As Taiwan’s economy continues to suffer from sluggish market conditions and a low growth rate, central bank Governor Perng Fai-nan (彭淮南) on Sept. 29 proposed seven stimulus measures, including plans to boost exports by enhancing regional economic integration and six measures aimed at raising domestic demand. Of these, expanding public investment is one expansionary fiscal policy that the government could adopt without any further delay. President Tsai Ing-wen’s (蔡英文) administration should seriously consider increasing public investment as a way to lead the nation toward economic recovery.

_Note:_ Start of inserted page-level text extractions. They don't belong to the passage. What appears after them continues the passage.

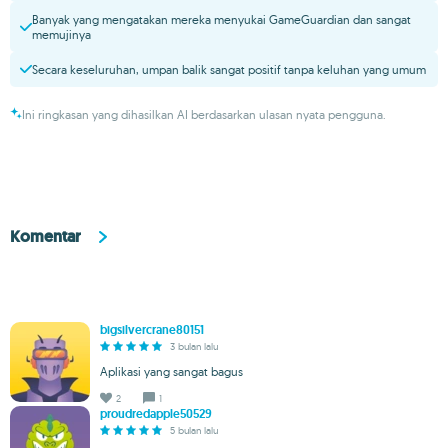
Banyak yang mengatakan mereka menyukai GameGuardian dan sangat
memujinya
Secara keseluruhan, umpan balik sangat positif tanpa keluhan yang umum
Ini ringkasan yang dihasilkan AI berdasarkan ulasan nyata pengguna.
Komentar
bigsilvercrane80151
3 bulan lalu
Aplikasi yang sangat bagus
2
1
proudredapple50529
5 bulan lalu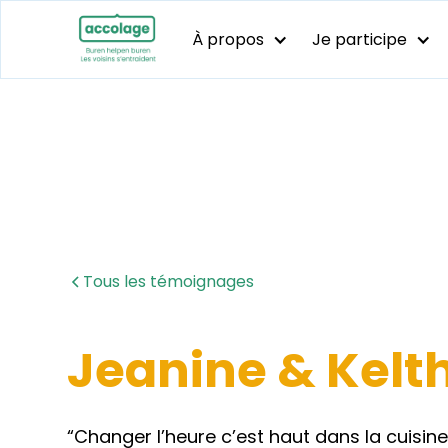
À propos
Je participe
Tous les témoignages
Jeanine & Kel
“Changer l’heure c’est haut dans la cuisin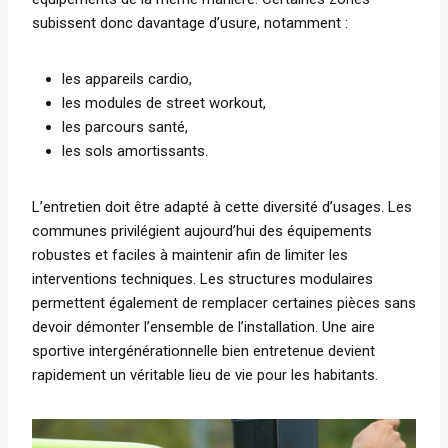
subissent donc davantage d’usure, notamment :
les appareils cardio,
les modules de street workout,
les parcours santé,
les sols amortissants.
L’entretien doit être adapté à cette diversité d’usages. Les
communes privilégient aujourd’hui des équipements
robustes et faciles à maintenir afin de limiter les
interventions techniques. Les structures modulaires
permettent également de remplacer certaines pièces sans
devoir démonter l’ensemble de l’installation. Une aire
sportive intergénérationnelle bien entretenue devient
rapidement un véritable lieu de vie pour les habitants.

However, judging from the government’s budget for next year, which is currently under review at the Legislative Yuan, Premier Lin Chuan (林全) and his Cabinet seem to have no plan or ambition to do so. A look at the central government’s budget plan shows that it is only to be expanded by 1.1 percent, even less than the expected GDP growth rate of 1.9 percent.
The government’s annual expenditure-to-GDP ratio is only 11.55 percent, which, after further cuts by the legislature and budget execution, is expected to be the lowest since the 1974 oil crisis. The average expenditure-to-GDP ratio was 15.09 percent under former president Lee Teng-hui’s (李登輝) administration, 13.37 percent under former president Chen Shui-bian (陳水扁) and 12.07 percent under former president Ma Ying-jeou (馬英九), yet the first annual budget of Lin’s financially savvy Cabinet is even lower than that of the conservative Ma administration.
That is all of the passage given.